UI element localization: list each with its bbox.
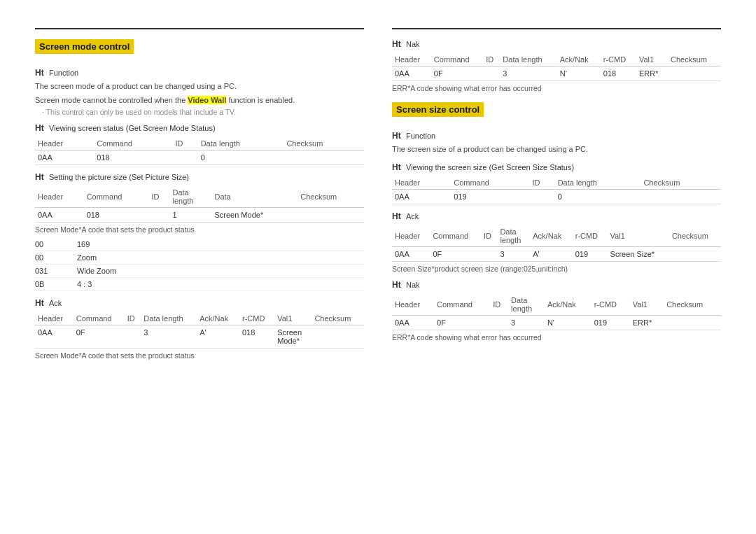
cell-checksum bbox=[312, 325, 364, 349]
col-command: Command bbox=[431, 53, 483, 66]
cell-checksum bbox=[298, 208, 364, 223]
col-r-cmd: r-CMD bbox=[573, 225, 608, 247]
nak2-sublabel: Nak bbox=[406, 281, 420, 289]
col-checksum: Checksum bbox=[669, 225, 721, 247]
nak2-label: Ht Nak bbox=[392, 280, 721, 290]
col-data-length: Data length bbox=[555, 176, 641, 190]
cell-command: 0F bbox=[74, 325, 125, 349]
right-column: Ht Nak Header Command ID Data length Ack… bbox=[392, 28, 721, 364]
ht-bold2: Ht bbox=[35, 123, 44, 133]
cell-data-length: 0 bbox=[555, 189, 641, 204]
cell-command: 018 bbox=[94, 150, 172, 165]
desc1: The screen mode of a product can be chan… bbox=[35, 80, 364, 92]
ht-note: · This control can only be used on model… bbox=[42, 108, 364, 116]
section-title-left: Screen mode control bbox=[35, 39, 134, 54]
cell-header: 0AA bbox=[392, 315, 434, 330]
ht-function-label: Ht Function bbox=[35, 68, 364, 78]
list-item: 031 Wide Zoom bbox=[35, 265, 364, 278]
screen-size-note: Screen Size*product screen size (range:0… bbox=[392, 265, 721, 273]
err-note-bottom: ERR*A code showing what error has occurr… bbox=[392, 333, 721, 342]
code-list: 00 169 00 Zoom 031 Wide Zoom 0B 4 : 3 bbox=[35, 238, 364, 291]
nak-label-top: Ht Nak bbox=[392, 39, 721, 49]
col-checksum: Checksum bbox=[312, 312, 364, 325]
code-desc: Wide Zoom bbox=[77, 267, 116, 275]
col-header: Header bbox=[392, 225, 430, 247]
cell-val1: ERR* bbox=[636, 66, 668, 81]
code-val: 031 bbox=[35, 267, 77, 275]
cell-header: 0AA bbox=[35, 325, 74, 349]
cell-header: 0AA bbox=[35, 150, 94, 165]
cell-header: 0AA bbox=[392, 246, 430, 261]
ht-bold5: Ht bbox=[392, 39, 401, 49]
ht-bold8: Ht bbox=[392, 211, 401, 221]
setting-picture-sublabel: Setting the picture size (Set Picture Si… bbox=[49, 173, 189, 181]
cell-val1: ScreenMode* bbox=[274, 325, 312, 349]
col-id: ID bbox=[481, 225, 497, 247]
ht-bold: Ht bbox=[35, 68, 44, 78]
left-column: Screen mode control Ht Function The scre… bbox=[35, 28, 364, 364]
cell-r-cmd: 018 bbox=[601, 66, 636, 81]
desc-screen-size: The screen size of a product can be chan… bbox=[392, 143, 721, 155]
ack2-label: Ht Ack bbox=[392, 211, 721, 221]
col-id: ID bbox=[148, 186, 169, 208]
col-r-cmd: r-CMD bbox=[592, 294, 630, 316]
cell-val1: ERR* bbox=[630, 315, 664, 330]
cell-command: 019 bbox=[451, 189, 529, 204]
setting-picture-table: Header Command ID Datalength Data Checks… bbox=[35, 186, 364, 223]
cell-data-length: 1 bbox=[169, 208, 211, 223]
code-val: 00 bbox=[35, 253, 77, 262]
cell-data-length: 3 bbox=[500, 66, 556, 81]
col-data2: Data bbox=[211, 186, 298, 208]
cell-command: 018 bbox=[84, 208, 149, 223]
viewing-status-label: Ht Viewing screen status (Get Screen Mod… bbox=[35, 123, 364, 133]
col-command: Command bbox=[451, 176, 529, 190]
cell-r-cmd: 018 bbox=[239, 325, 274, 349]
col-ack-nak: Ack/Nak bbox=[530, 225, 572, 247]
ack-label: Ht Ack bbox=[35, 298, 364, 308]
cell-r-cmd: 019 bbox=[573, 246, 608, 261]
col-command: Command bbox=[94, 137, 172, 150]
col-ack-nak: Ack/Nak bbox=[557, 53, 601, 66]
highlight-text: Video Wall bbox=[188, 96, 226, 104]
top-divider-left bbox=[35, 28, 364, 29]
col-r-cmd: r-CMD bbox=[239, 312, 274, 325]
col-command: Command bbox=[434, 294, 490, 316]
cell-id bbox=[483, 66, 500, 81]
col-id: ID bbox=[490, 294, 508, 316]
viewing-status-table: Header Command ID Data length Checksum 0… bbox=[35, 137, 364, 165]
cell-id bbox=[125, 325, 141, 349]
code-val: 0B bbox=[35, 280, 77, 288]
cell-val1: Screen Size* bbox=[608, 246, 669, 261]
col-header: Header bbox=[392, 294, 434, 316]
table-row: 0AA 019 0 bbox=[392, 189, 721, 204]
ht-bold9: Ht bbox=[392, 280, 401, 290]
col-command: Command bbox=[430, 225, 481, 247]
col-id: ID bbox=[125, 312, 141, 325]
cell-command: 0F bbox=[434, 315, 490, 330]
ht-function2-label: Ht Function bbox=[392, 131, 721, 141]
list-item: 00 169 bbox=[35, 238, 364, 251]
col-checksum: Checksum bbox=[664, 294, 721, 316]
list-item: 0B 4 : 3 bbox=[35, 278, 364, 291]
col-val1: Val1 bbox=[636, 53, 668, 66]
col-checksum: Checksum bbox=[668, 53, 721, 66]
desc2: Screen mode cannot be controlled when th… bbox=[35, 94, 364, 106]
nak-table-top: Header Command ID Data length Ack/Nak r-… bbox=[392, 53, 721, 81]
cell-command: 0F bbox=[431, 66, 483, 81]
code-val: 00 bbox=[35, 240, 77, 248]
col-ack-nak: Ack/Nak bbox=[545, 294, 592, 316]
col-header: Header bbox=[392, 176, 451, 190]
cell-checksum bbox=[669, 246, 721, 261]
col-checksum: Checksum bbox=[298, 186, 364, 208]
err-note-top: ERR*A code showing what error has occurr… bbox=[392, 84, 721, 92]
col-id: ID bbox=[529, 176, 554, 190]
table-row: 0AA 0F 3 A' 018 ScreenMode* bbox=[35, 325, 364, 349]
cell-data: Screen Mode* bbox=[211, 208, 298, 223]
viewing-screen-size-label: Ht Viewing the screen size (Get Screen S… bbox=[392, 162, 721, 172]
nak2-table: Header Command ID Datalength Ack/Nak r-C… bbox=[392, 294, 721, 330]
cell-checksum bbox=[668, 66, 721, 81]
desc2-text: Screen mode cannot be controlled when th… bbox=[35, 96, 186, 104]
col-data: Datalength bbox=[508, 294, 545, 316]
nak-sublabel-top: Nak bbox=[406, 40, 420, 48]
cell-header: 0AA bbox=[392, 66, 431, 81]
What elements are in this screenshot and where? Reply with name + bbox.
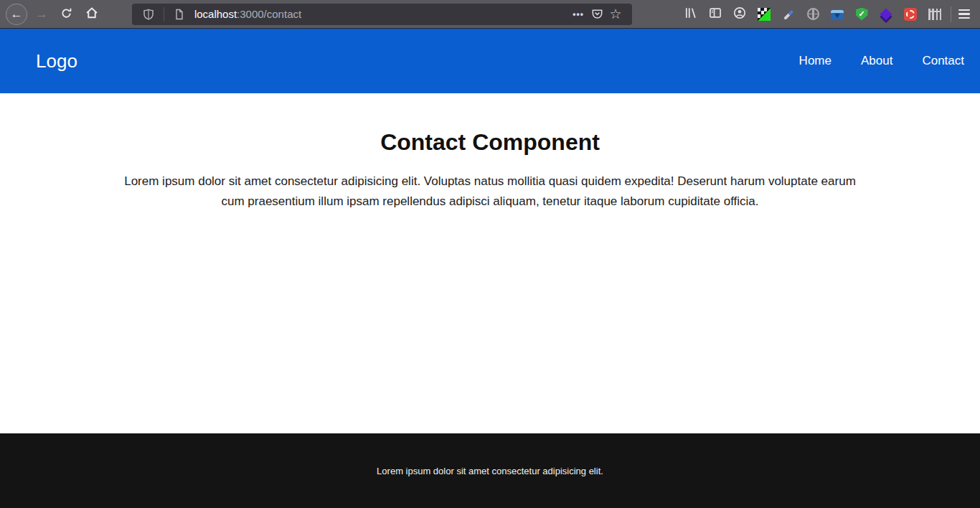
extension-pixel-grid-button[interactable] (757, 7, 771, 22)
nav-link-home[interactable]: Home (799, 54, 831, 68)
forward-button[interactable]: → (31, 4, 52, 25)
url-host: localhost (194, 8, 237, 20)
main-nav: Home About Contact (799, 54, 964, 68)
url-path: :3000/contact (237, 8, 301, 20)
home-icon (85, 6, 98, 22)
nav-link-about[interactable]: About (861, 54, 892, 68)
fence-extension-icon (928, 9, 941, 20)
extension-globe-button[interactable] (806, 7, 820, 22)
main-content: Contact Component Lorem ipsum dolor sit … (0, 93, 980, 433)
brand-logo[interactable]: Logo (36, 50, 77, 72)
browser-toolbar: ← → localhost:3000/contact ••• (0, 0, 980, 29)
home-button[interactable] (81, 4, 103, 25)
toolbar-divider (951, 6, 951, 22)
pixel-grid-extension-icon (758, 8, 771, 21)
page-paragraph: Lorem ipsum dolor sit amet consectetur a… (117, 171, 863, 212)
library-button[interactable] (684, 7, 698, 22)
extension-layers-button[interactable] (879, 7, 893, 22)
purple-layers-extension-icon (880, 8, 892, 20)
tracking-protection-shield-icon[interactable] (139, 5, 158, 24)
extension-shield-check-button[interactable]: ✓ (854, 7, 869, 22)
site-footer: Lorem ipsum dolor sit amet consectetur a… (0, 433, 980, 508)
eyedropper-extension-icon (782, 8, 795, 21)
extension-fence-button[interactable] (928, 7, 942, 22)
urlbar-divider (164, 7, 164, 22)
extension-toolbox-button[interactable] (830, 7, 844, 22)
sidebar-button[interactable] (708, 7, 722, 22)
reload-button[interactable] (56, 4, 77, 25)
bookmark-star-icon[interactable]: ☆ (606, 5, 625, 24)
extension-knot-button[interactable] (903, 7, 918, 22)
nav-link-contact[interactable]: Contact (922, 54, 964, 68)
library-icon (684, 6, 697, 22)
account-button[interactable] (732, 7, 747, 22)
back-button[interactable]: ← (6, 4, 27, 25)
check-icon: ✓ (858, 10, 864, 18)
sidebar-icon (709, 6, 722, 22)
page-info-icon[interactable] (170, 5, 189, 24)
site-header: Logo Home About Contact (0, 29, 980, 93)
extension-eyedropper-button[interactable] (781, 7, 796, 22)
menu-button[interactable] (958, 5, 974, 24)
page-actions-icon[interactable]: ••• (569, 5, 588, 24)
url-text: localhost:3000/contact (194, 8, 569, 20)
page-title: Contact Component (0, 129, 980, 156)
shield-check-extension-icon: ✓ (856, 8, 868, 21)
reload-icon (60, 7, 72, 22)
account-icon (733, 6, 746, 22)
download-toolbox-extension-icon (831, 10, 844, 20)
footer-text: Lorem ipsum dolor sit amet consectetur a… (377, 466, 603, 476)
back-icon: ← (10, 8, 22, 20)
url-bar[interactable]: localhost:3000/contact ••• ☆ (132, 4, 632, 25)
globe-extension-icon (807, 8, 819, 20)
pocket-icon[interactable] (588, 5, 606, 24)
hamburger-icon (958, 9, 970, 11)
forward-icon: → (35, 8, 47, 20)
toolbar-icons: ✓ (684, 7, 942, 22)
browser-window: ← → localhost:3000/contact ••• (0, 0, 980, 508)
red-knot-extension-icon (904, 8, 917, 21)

* **Goal of the exercise**
Search the data for "occurr" and list every line in which it occurs.

* **Task solution**
err-note-bottom: ERR*A code showing what error has occurr… bbox=[392, 333, 721, 342]
err-note-top: ERR*A code showing what error has occurr… bbox=[392, 84, 721, 92]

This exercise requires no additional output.